Hill has seen this attitude among parents of Life Teen students during the 10 years she has volunteered as a core team member at her now-26-year-old daughter Emily’s invitation. Hill also has two other adult children.
That’s part of the reason why Hill stays with Life Teen, even though she’s volunteered in many other groups in the parish throughout the years. Studying and preparing to work with the teens every Sunday evening has brought her to a better understanding of her faith — and of herself. She feels she’s doing some good, and that she’s helping impact the lives of students who may have no other place to go to build their faith.
“Kids can get bullied in school for talking about faith issues,” Hill said. “And sometimes their own parents just aren’t engaged in their faith. Life Teen is a safe place for the teens, where they can ask questions about anything and it will never go any further — unless it’s something life-threatening.”
That has happened, Hill said. Students have admitted to having suicidal thoughts, and that’s when Hill encourages them to speak with their parents. Sometimes, she said, the Scripture-based discussions held by small groups during Life Teen nights can get pretty deep, and the questions the teens ask can be challenging. Hill and the other team members read and study beforehand in order to be prepared, but unexpected questions can still arise. Answers will be sought for the next week, if necessary, she said.
While Life Teen is about molding young people in their own faith, Hill said it has had a huge impact on her faith, too.
“Life Teen has made me a better person,” Hill said. “The kids make me better, because they expect me to be the kind of person I’m encouraging them to be. I have to model the faith, but be genuine about it in my own life. You never know who’s watching.”
A special aspect of Life Teen for Hill is the mission trip taken each year to various parts of the country. They work, they pray, they bond, they play. And they often experience God.
“I love it when someone ‘gets it,’” Hill said. “When, for the first time, the presence of the Holy Spirit washes over them and God becomes a real, loving person. It revitalizes me for the whole year.”
Hill said that adults who go on the mission trips give up part of their vacation, get no pay, and spend $800 to make the trip, “and it’s the most rewarding thing there is.”
Her own prayer life has deepened through her involvement with Life Teen, she said. Because the evenings with the teens are always structured around Scripture, Hill finds herself reading the Bible more, spending time with the “Daily Word,” and just having conversations with God throughout the day.
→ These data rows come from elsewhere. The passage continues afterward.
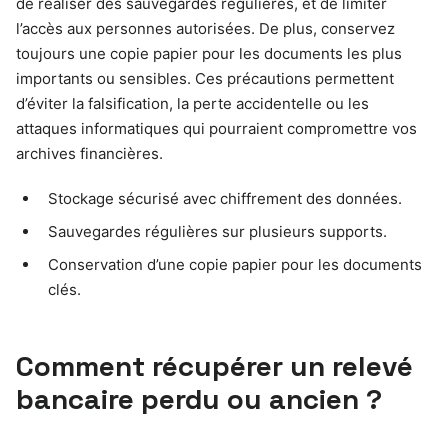
de réaliser des sauvegardes régulières, et de limiter
l’accès aux personnes autorisées. De plus, conservez
toujours une copie papier pour les documents les plus
importants ou sensibles. Ces précautions permettent
d’éviter la falsification, la perte accidentelle ou les
attaques informatiques qui pourraient compromettre vos
archives financières.
Stockage sécurisé avec chiffrement des données.
Sauvegardes régulières sur plusieurs supports.
Conservation d’une copie papier pour les documents
clés.
Comment récupérer un relevé
bancaire perdu ou ancien ?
“I lean on him a lot,” she said.
Back in 2012, Hill donated a kidney to her nephew, and said she wasn’t a bit nervous about what might happen. “I put it in God’s hands, and I know that’s a safe place to be,” Hill said.
Sharing faith with the teens has also prepared Hill to share faith with others in other situations. The medals of her heavenly favorites that she wears — the Immaculate Conception, the Holy Spirit, St. Michael the Archangel and a cross — often spark comments and questions and a chance to share her faith in and love for God.
Although Hill works full time for an optometrist, and volunteers with the Sturgeon Bay Lions Club, it’s the Sunday nights with Life Teen that are firmly embedded within her. They are the times when she teaches and learns, shares and listens, and does it all for and with God and her Catholic faith.